Gli altri personaggi sono fondamentalmente macchiette che riescono a strappare tanti sorrisi, ma poche risate. Viene spontaneo domandarsi se, per affrontare temi simili, forse non valesse la pena un po’ di profondità psicologica in più.
Fabio (il compagno di Livia) e Gianni (quello di Tina) sono travolti dall’evento della maternità, ma mai veramente chiamati in causa: la responsabilità se la assumono totalmente le loro donne. I loro deboli tentativi di ribellione li porteranno a un cambiamento, ma non hanno lo spessore umano per vivere lo stesso viaggio emotivo delle loro compagne: in generale, l’immagine che arriva è quella di una maternità che cambia le donne, più che l’intera famiglia. Pieni di limiti e insicurezze, tutti gli uomini vengono guardati con una sorta di tenerezza accondiscendente, tranne uno: il fratello neocatecumenale di Tina e Livia. Sposato e con quattro figlie femmine, anche lui potrebbe rappresentare una forma alternativa di famiglia, ma viene invece relegato a un ruolo anacronistico e oscurantista, senza possibilità di redenzione, che non riesce nemmeno a fare ridere.

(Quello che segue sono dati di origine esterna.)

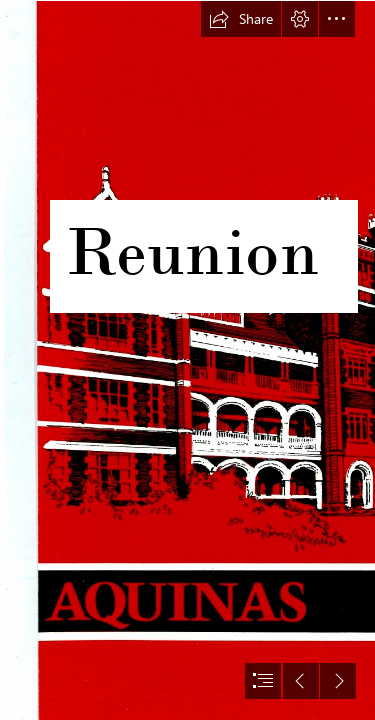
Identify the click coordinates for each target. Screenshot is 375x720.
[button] (241, 19)
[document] (187, 360)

In un film che esplora minuziosamente le conseguenze della maternità, all’interno di famiglie tutt’altro che tradizionali, è curioso che non si parli mai esplicitamente del bene del bambino. Al centro dell’attenzione ci sono sempre gli adulti e la loro tardiva “maturazione”, che sicuramente questo nuovo arrivo rende più urgente che mai. Ma è giusto pensare alla gravidanza solo come a un bisogno dei genitori? E al bambino come un collante per tenere insieme famiglie scompaginate?
L’argomento non viene affrontato esplicitamente, ma in un film di questo tipo anche il fatto che sia taciuto può dire molto.